The truth is the State owns 23% of all land, 13% is communal ground (that is belonging to tribes), 60% is in private hands (and this includes all races) while 4% has been redistributed. Further, the most fertile land is in the traditional black areas of the country but due to subsistence farming methods and over-population, there is little surplus production.

Land reform will spread property ownership equitably, and will increase food production, employment and income.

The opposite is true. So far land redistribution has resulted in most transferred farms falling into ruin. Food production, employment and income have not resulted. In truth, production has been lost. To date, the government has not performed a scientific audit on the results of its land redistribution programme in terms of increased food production and employment. Private researchers have shown by empirical example that handover farms have collapsed.

The land was stolen from the indigenous population and thus land reform is simply a return of productive land to those who originally owned it.

When whites arrived in South Africa in 1652, there was no productive farming to speak of. Subsistence agriculture may have existed in parts of the country, but in many areas there were few or no blacks. Numerous scientific studies have been done to prove this fact, but let us quote the Encyclopaedia Britannica of 1911 under the section Transvaal: “ In 1904, the first population census of the old Transvaal revealed there were 297,277 Whites and 937,127 non-Whites in that region.

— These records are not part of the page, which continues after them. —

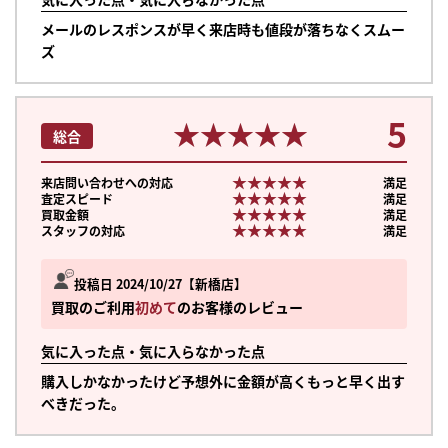
メールのレスポンスが早く来店時も値段が落ちなくスムー
ズ
5
★★★★★
★★★★★
総合
★★★★★
★★★★★
来店問い合わせへの対応
満足
★★★★★
★★★★★
査定スピード
満足
★★★★★
★★★★★
買取金額
満足
★★★★★
★★★★★
スタッフの対応
満足
投稿日 2024/10/27
新橋店
買取のご利用
初めて
のお客様のレビュー
気に入った点・気に入らなかった点
購入しかなかったけど予想外に金額が高くもっと早く出す
べきだった。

Of these non-whites, some 135 042 were not from the Transvaal but were only on the Witwatersrand “to work in the gold and other mines” and thus only 77% of all blacks in the Transvaal were actually born there.”

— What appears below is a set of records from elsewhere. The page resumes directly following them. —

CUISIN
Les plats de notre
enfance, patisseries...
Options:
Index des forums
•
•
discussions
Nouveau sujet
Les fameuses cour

Continues the Britannica: “There were 314,797 blacks in the Zoutpansberg and other northern districts. These people belonged to the Bantu race and none of them has any claim to be indigenous and, save the Bavenda, all are immigrants since circa 1817 – 1820 when the greater part of the then inhabitants were exterminated by the Zulu chief Mozilikatze (see History).”

We can write books about the legitimate origins of commercial farming in South Africa. Those in power however are not listening. They are driven by ideology and in some instances hatred. Will the world sit by and allow those in power to destroy the last remaining working country in Africa? Does the world want another Zimbabwe, another Niger? South Africa’s commercial farming sector appeals to the world to wake up and monitor the deliberate efforts by the SA government and its cohorts to drive South Africa’s white farmers off their land, thus bringing the spectre of famine ever closer.